Efficient way of handling the entire gradient of a network

mzimmer · November 29, 2020, 9:25am

When doing SGD, we can split up the update rule to each parameter tensor in a for loop. Hence, for every layer in a feedforward neural network, we would update weights and biases.

However, I want to implement a different version of SGD where only the k parameters corresponding to the largest gradient entries are actually updated by SGD. The crucial thing here: These should be the k maximal gradients over the entire model parameters. If k=1 then this would mean we only want to update the parameter in the network corresponding to the largest gradient entry, and not to the largest entry in each layer.

How would I find the maximal elements of the entire gradient vector efficiently?
Thanks a lot!

albanD · November 30, 2020, 4:31pm

Hi,

You will most likely have to either do a for loop over all the parameters to find the one with largest value.

If you actually need a topk, it might be simplet to concatenate all the grads in a single Tensor and then call topk on that Tensor.

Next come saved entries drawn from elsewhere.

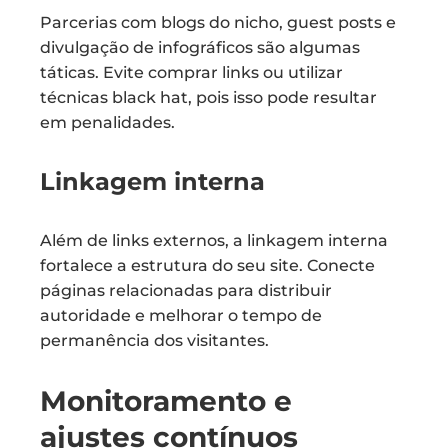
Parcerias com blogs do nicho, guest posts e
divulgação de infográficos são algumas
táticas. Evite comprar links ou utilizar
técnicas black hat, pois isso pode resultar
em penalidades.
Linkagem interna
Além de links externos, a linkagem interna
fortalece a estrutura do seu site. Conecte
páginas relacionadas para distribuir
autoridade e melhorar o tempo de
permanência dos visitantes.
Monitoramento e
ajustes contínuos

mzimmer · November 30, 2020, 5:54pm

Thanks for the fast reply. Thats what I am doing now, but I thought there might be a more efficient way. I tried to use the torch.nn.utils.parameters_to_vector function, however it only works with Parameters. Given my solution from below, can this be done more efficiently? My idea was to create a generator once and then in every layer-step of SGD I yield the relevant entries of the mask to multiply the gradient with. Not sure if this is a good approach, it is quite slow compared to SGD. I call the function with the following list param_list = [p for group in self.param_groups for p in group['params'] if p.grad is not None].

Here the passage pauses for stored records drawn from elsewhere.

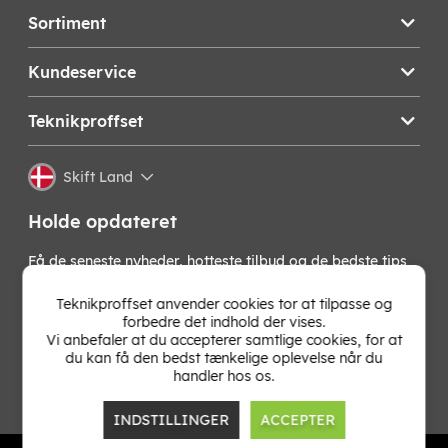
Sortiment
Kundeservice
Teknikproffset
Skift Land
Holde opdateret
Få de seneste nyheder, hotteste tilbud og de bedste tips
fra os direkte i din indbakke. Skriv dig op til vores
nyhedsbrev!
Teknikproffset anvender cookies tor at tilpasse og
forbedre det indhold der vises.
Vi anbefaler at du accepterer samtlige cookies, for at
OK
du kan få den bedst tænkelige oplevelse når du
handler hos os.
INDSTILLINGER
ACCEPTER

    def get_mask_generator(self, param_list):
        """Generator for topk mask"""

        # Get the vector
        grad_vector = torch.cat([torch.abs(p.grad).view(-1) for p in param_list])
        grad_vector_shape = grad_vector.shape
        device = grad_vector.device
        top_indices = torch.topk(grad_vector, k=self.Q).indices
        del grad_vector
        mask_vector = torch.zeros(grad_vector_shape, device=device)
        mask_vector[top_indices] = 1

        # Define the generator (note: the above code is called only once)
        for p in param_list:
            numEl = p.numel()
            partial_mask = mask_vector[:numEl]
            mask_vector = mask_vector[numEl:]
            yield partial_mask.view(p.shape)

Thanks for the help!

albanD · November 30, 2020, 6:58pm

Well parameters_to_vector is doing the same thing as your cat operator. So that will be as efficient.
I don’t think you can do anything better really and manual bookkeeping of the values will most likely end up being more expensive that these few large ops.

I am not sure why you need this to be a generator though as you can directly update all the p.grad inplace from this function no?

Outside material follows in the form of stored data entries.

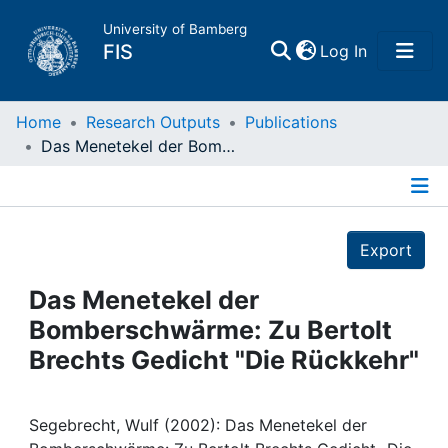
University of Bamberg
(current)
FIS
Log In
Home
Home
Research Outputs
Publications
Das Menetekel der Bomberschwärme: Zu Bertolt Brechts Gedicht "Die Rückkehr"
Publications
Details
Research Data
Export
Projects
Das Menetekel der
Bomberschwärme: Zu Bertolt
People
Brechts Gedicht "Die Rückkehr"
Institutions
Segebrecht, Wulf (2002): Das Menetekel der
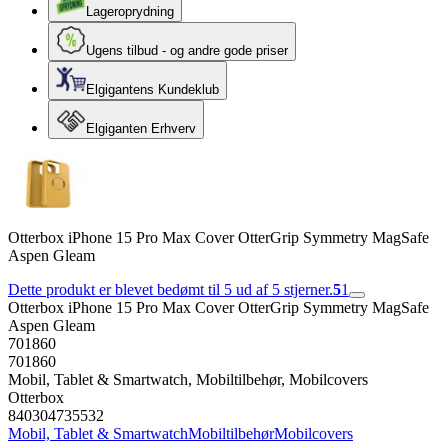
Lageroprydning
Ugens tilbud - og andre gode priser
Elgigantens Kundeklub
Elgiganten Erhverv
Otterbox iPhone 15 Pro Max Cover OtterGrip Symmetry MagSafe
Aspen Gleam
Dette produkt er blevet bedømt til 5 ud af 5 stjerner.
5
1
Otterbox iPhone 15 Pro Max Cover OtterGrip Symmetry MagSafe
Aspen Gleam
701860
701860
Mobil, Tablet & Smartwatch, Mobiltilbehør, Mobilcovers
Otterbox
840304735532
Mobil, Tablet & Smartwatch
Mobiltilbehør
Mobilcovers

mzimmer · November 30, 2020, 7:11pm

Well, it allowed me to modify SGD by adding 3 lines of code, instead of recoding everything for vector gradient updates (i.e. momentum, nesterov etc).

albanD · November 30, 2020, 7:13pm

I’m not sure to follow can’t your code be:

loss = # Your code
opt.zero_grad()
loss.backward()
mask_gradients(model)
opt.step()

So that you don’t have to change the optimizer at all?

mzimmer · November 30, 2020, 7:14pm

Actually you’re pretty damn right. Thanks for the tip.